Hulk: The End is a one-shot comic book published by Marvel Comics. Written by Peter David, penciled by Dale Keown and inked by Joe Weems, the story depicts a possible future for the Hulk like all of the other The End stories. [1]

Contents

Publication history

It is an adaptation of a prose story of the same name by Peter David from The Ultimate Hulk short story collection ( ISBN   0425165132).

Plot

In the distant future, an elderly Bruce Banner wanders a barren and irradiated landscape. He is recorded by a Vidbot, a floating camera hovering at a constant distance of 10 feet away from him. The Hulk's radiation immunity, healing factor, and ability to eat anything have granted Banner an extended lifespan, leading him to believe that he is over 200 years old. The Hulk emerges at night or whenever Banner is agitated, and revels in the fact that all his enemies are dead, but longs for the day that he can finally be free of Banner. Having spent over a century exploring the entirety of North and South America, Bruce is able to confirm that he is the last human on Earth. Apart from the occasional bird or animal, the only other organisms known to have survived are swarms of giant mutated cockroaches that often attack the Hulk and try to consume him. The attacks leave the Hulk severely disfigured and eviscerated, and Banner has made a habit of viewing the attacks and the Hulk's subsequent recovery on playback via the Vidbot.

Banner happens upon the "Costumed Adventurers Memorial Park", where the remains of several superheroes had been laid to rest before the world spiraled into nuclear holocaust in their absence. While the Hulk was easily able to survive the barrage of nuclear weapons, the noise of the explosions and cries of dying people eventually came to bother him.
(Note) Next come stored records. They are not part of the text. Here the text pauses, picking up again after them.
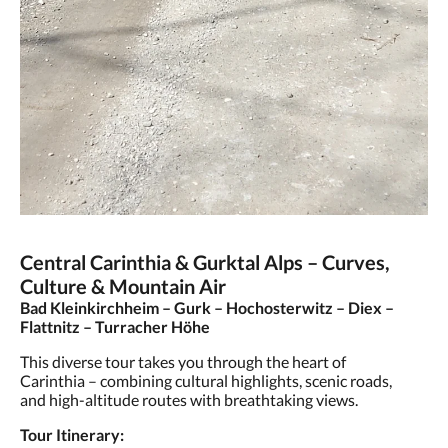
Central Carinthia & Gurktal Alps – Curves,
Culture & Mountain Air
Bad Kleinkirchheim – Gurk – Hochosterwitz – Diex –
Flattnitz – Turracher Höhe
This diverse tour takes you through the heart of
Carinthia – combining cultural highlights, scenic roads,
and high-altitude routes with breathtaking views.
Tour Itinerary:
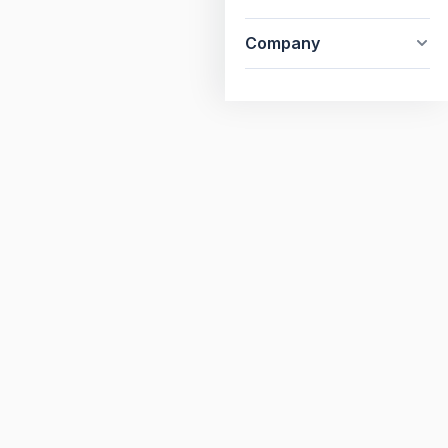
Company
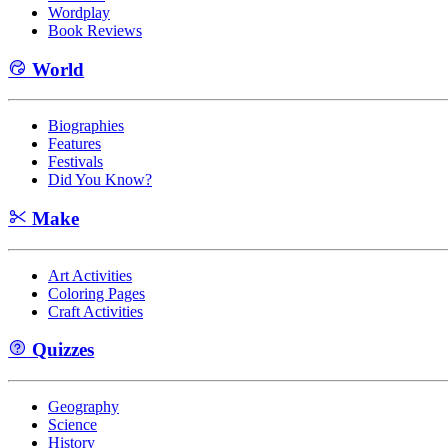
Wordplay
Book Reviews
World
Biographies
Features
Festivals
Did You Know?
Make
Art Activities
Coloring Pages
Craft Activities
Quizzes
Geography
Science
History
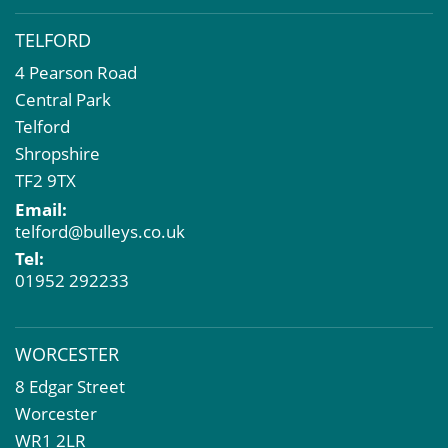
TELFORD
4 Pearson Road
Central Park
Telford
Shropshire
TF2 9TX
Email:
telford@bulleys.co.uk
Tel:
01952 292233
WORCESTER
8 Edgar Street
Worcester
WR1 2LR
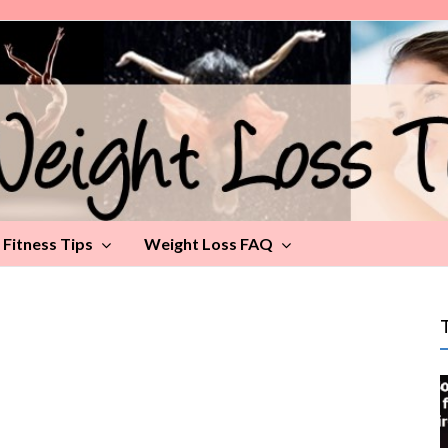
Fitness Tips
Weight Loss FAQ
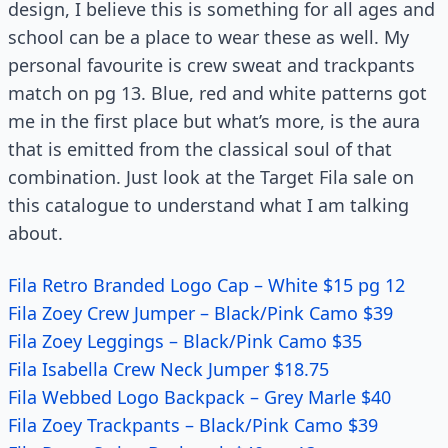
design, I believe this is something for all ages and
school can be a place to wear these as well. My
personal favourite is crew sweat and trackpants
match on pg 13. Blue, red and white patterns got
me in the first place but what’s more, is the aura
that is emitted from the classical soul of that
combination. Just look at the Target Fila sale on
this catalogue to understand what I am talking
about.
Fila Retro Branded Logo Cap – White $15 pg 12
Fila Zoey Crew Jumper – Black/Pink Camo $39
Fila Zoey Leggings – Black/Pink Camo $35
Fila Isabella Crew Neck Jumper $18.75
Fila Webbed Logo Backpack – Grey Marle $40
Fila Zoey Trackpants – Black/Pink Camo $39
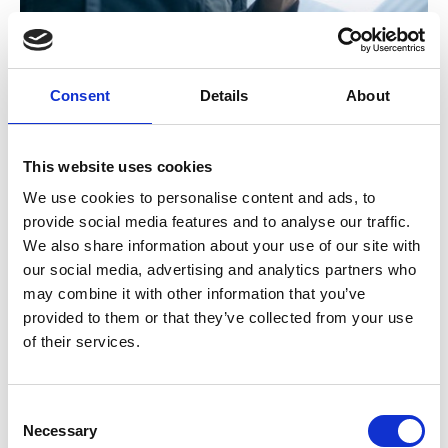
Search and book events
Upcoming Events
Consent
Details
About
Take a look at our upcoming events at SOE!
This website uses cookies
We use cookies to personalise content and ads, to
11 Aug 2026
provide social media features and to analyse our traffic.
Gate Safe Inspector Guide Webinar
We also share information about your use of our site with
Join us for an overview of the new Gate Safe Guide for
our social media, advertising and analytics partners who
Inspectors, a comprehensive resource designed to support
may combine it with other information that you’ve
the safe inspection, maintenance and compliance of
provided to them or that they’ve collected from your use
automated gates and barriers. Discover key inspection
of their services.
protocols, maintenance requirements and documentation
standards needed to ensure safe and compliant installations.
CPD Webinar
Consent
Necessary
Selection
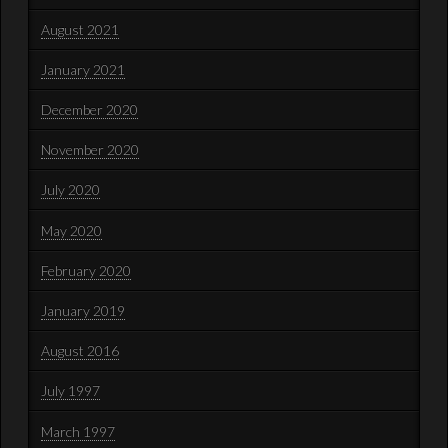
August 2021
January 2021
December 2020
November 2020
July 2020
May 2020
February 2020
January 2019
August 2016
July 1997
March 1997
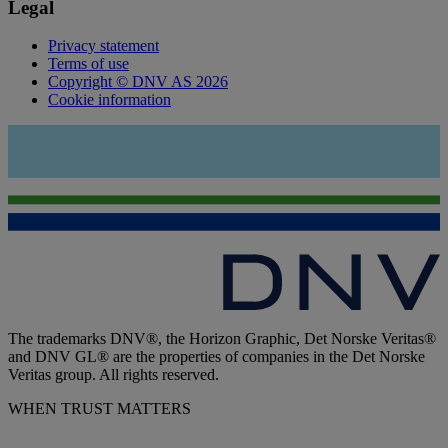
Legal
Privacy statement
Terms of use
Copyright © DNV AS 2026
Cookie information
The trademarks DNV®, the Horizon Graphic, Det Norske Veritas®
and DNV GL® are the properties of companies in the Det Norske
Veritas group. All rights reserved.
WHEN TRUST MATTERS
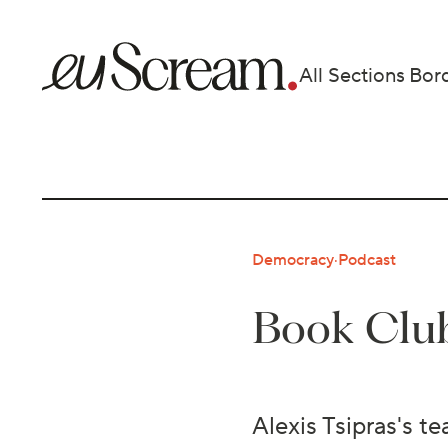
All Sections
Bor
Democracy
·
Podcast
Book Club
Alexis Tsipras's t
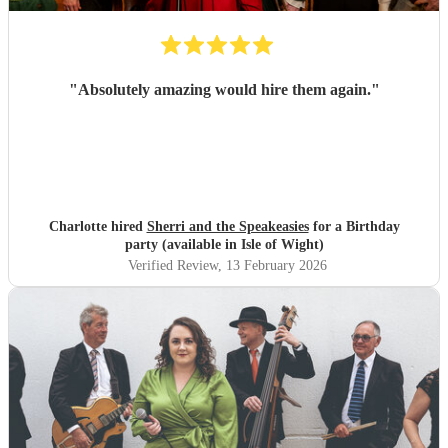
"
Absolutely amazing would hire them again.
"
Charlotte hired
Sherri and the Speakeasies
for a Birthday
party (available in Isle of Wight)
Verified Review
, 13 February 2026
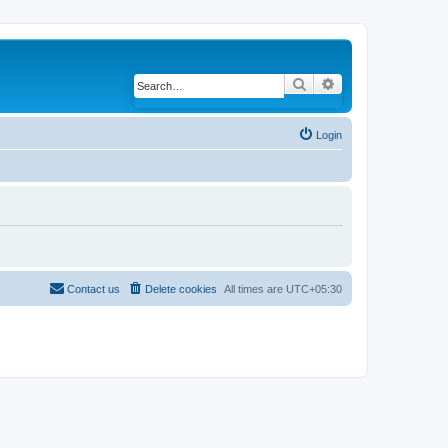
Search
Advanced search
Login
Contact us
Delete cookies
All times are
UTC+05:30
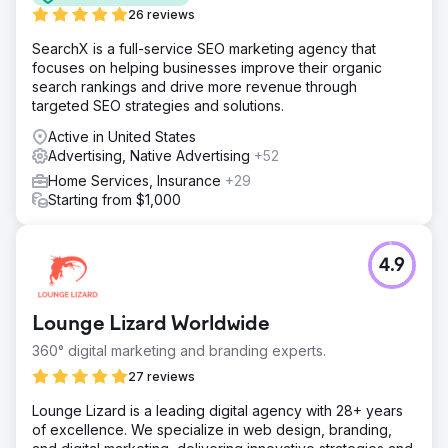
26 reviews
SearchX is a full-service SEO marketing agency that
focuses on helping businesses improve their organic
search rankings and drive more revenue through
targeted SEO strategies and solutions.
Active in United States
Advertising, Native Advertising
+52
Home Services, Insurance
+29
Starting from $1,000
4.9
Lounge Lizard Worldwide
360° digital marketing and branding experts.
27 reviews
Lounge Lizard is a leading digital agency with 28+ years
of excellence. We specialize in web design, branding,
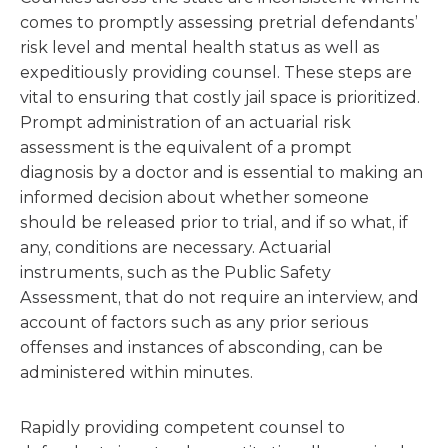
comes to promptly assessing pretrial defendants’
risk level and mental health status as well as
expeditiously providing counsel. These steps are
vital to ensuring that costly jail space is prioritized.
Prompt administration of an actuarial risk
assessment is the equivalent of a prompt
diagnosis by a doctor and is essential to making an
informed decision about whether someone
should be released prior to trial, and if so what, if
any, conditions are necessary. Actuarial
instruments, such as the Public Safety
Assessment, that do not require an interview, and
account of factors such as any prior serious
offenses and instances of absconding, can be
administered within minutes.
Rapidly providing competent counsel to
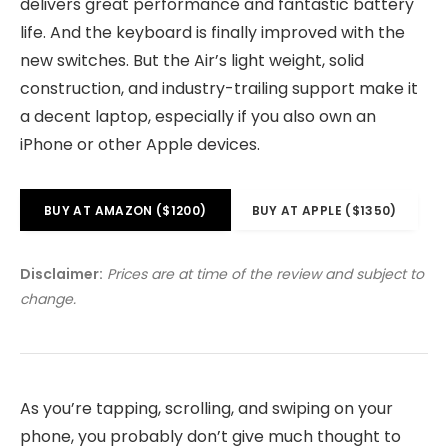
delivers great performance and fantastic battery
life. And the keyboard is finally improved with the
new switches. But the Air’s light weight, solid
construction, and industry-trailing support make it
a decent laptop, especially if you also own an
iPhone or other Apple devices.
BUY AT AMAZON ($1200)
BUY AT APPLE ($1350)
Disclaimer:
Prices are at time of the review and subject to
change.
As you’re tapping, scrolling, and swiping on your
phone, you probably don’t give much thought to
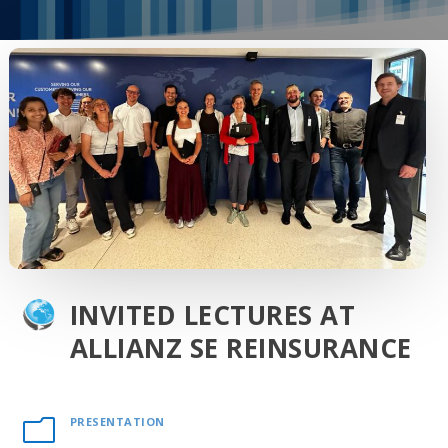
INVITED LECTURES AT
ALLIANZ SE REINSURANCE
PRESENTATION
m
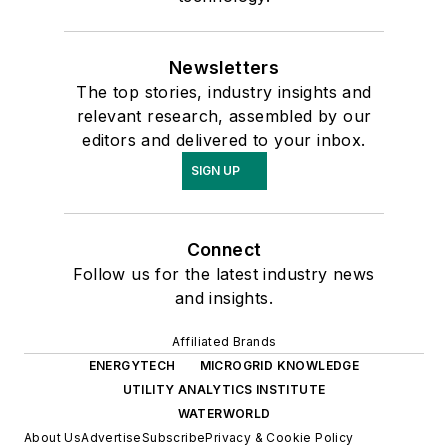
Newsletters
The top stories, industry insights and
relevant research, assembled by our
editors and delivered to your inbox.
SIGN UP
Connect
Follow us for the latest industry news
and insights.
Affiliated Brands
ENERGYTECH
MICROGRID KNOWLEDGE
UTILITY ANALYTICS INSTITUTE
WATERWORLD
About Us
Advertise
Subscribe
Privacy & Cookie Policy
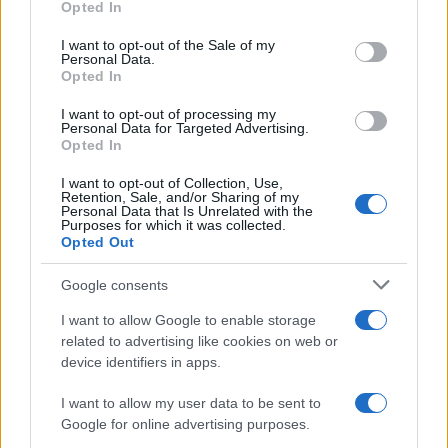
Opted In
Please note that this website/app uses one or more Google
services and may gather and store information including but
I want to opt-out of the Sale of my
Personal Data.
not limited to your visit or usage behaviour. You may click to
Opted In
grant or deny consent to Google and its third-party tags to
use your data for below specified purposes in below Google
I want to opt-out of processing my
consent section.
Personal Data for Targeted Advertising.
Opted In
I want to opt-out of Collection, Use,
Retention, Sale, and/or Sharing of my
Personal Data that Is Unrelated with the
Purposes for which it was collected.
Opted Out
Google consents
I want to allow Google to enable storage
related to advertising like cookies on web or
device identifiers in apps.
I want to allow my user data to be sent to
Google for online advertising purposes.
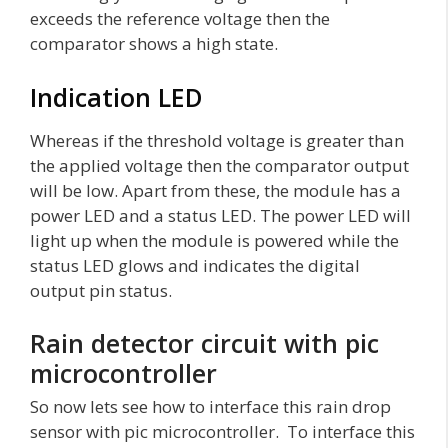
exceeds the reference voltage then the
comparator shows a high state.
Indication LED
Whereas if the threshold voltage is greater than
the applied voltage then the comparator output
will be low. Apart from these, the module has a
power LED and a status LED. The power LED will
light up when the module is powered while the
status LED glows and indicates the digital
output pin status.
Rain detector circuit with pic
microcontroller
So now lets see how to interface this rain drop
sensor with pic microcontroller. To interface this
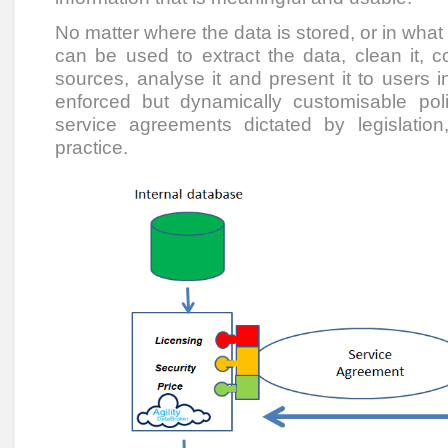
No matter where the data is stored, or in what 
can be used to extract the data, clean it, c
sources, analyse it and present it to users i
enforced but dynamically customisable pol
service agreements dictated by legislati
practice.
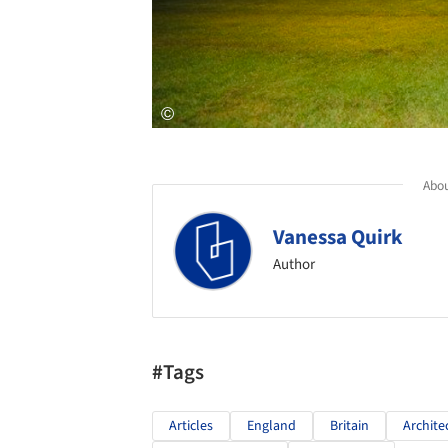
Abou
Vanessa Quirk
Author
#Tags
Articles
England
Britain
Archite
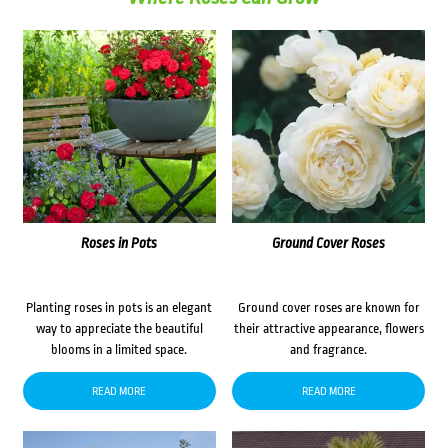
Roses in Pots
Ground Cover Roses
Planting roses in pots is an elegant
Ground cover roses are known for
way to appreciate the beautiful
their attractive appearance, flowers
blooms in a limited space.
and fragrance.
READ MORE
READ MORE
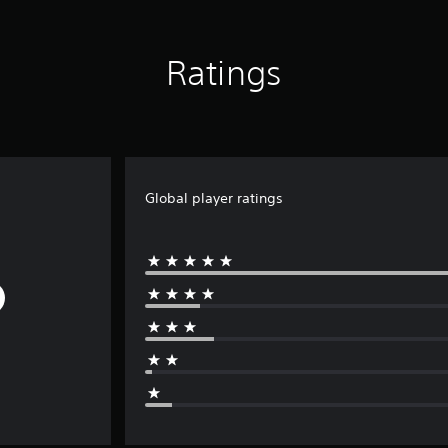
Ratings
Global player ratings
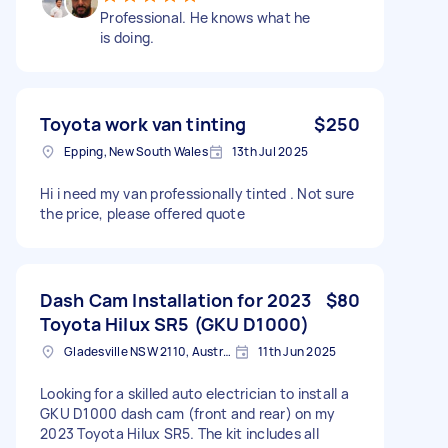
Professional. He knows what he
is doing.
Toyota work van tinting
$250
Epping, New South Wales
13th Jul 2025
Hi i need my van professionally tinted . Not sure
the price, please offered quote
Dash Cam Installation for 2023
$80
Toyota Hilux SR5 (GKU D1000)
Gladesville NSW 2110, Australia
11th Jun 2025
Looking for a skilled auto electrician to install a
GKU D1000 dash cam (front and rear) on my
2023 Toyota Hilux SR5. The kit includes all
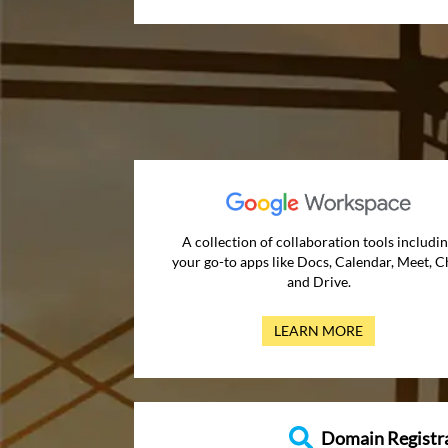
A collection of collaboration tools includi
your go-to apps like Docs, Calendar, Meet, C
and Drive.
LEARN MORE
Domain Registr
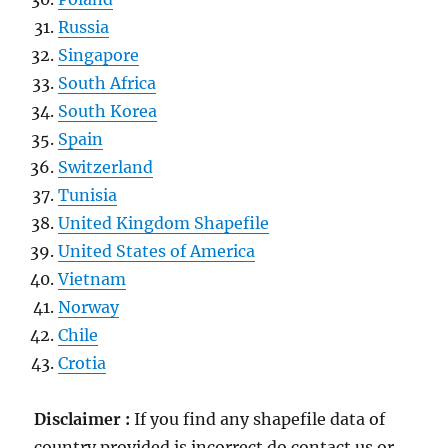
Russia
Singapore
South Africa
South Korea
Spain
Switzerland
Tunisia
United Kingdom Shapefile
United States of America
Vietnam
Norway
Chile
Crotia
Disclaimer :
If you find any shapefile data of
country provided is incorrect do contact us or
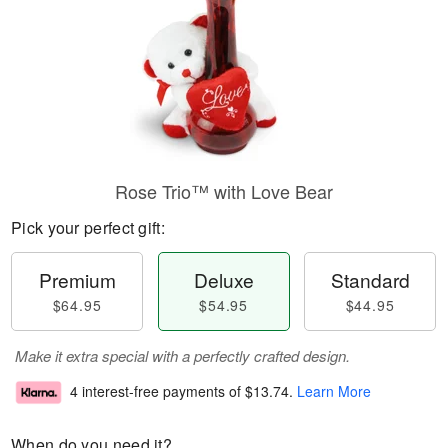
Rose Trio™ with Love Bear
Pick your perfect gift:
Premium
Deluxe
Standard
$64.95
$54.95
$44.95
Make it extra special with a perfectly crafted design.
4 interest-free payments of
$13.74
.
Learn More
When do you need it?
The Hulk returned to his birthplace in New Mexico and sealed himself in a cave with a massive boulder, trapping Banner inside with him for many years. One day, the boulder was shoved aside by a Recorder, an extraterrestrial robot sent at the request of several races – including the newly aligned Kree and Skrulls – to document the demise of humanity. The Vidbot was left by the Recorder to chronicle Banner's final days.

Any attempt by Banner to commit suicide is thwarted by the Hulk, who remains obsessed with proving himself to be the strongest. One night, Banner dreams of making love to a woman within a paradise. When the woman whispers to him that they would be "like gods", he violently awakes to a burning sensation in his chest. Banner, in sudden realization, draws a comparison between the Hulk and the Titan Prometheus; just as Prometheus was condemned to stay forever alive even while animals devour him for the crime of introducing fire to man, Banner speculates that the Hulk, as the embodiment of the "nuclear fire" that destroyed humanity, has been sentenced to the same fate. Banner recognizes that his own body is finally failing, further comparing his impending death to the mercy Prometheus was eventually granted. He spends his final moments hallucinating his deceased friends and loved ones, and pleads with the Hulk to let him go. The Hulk, refusing to die, proclaims his desire to be left alone.

The next morning, the Hulk somberly sits outside the cave, realizing that Banner has died. Acknowledging that he would also die if he changed back into Banner, the Hulk can only sit and wait, reflecting on the fact that he had finally achieved his wish to be alone.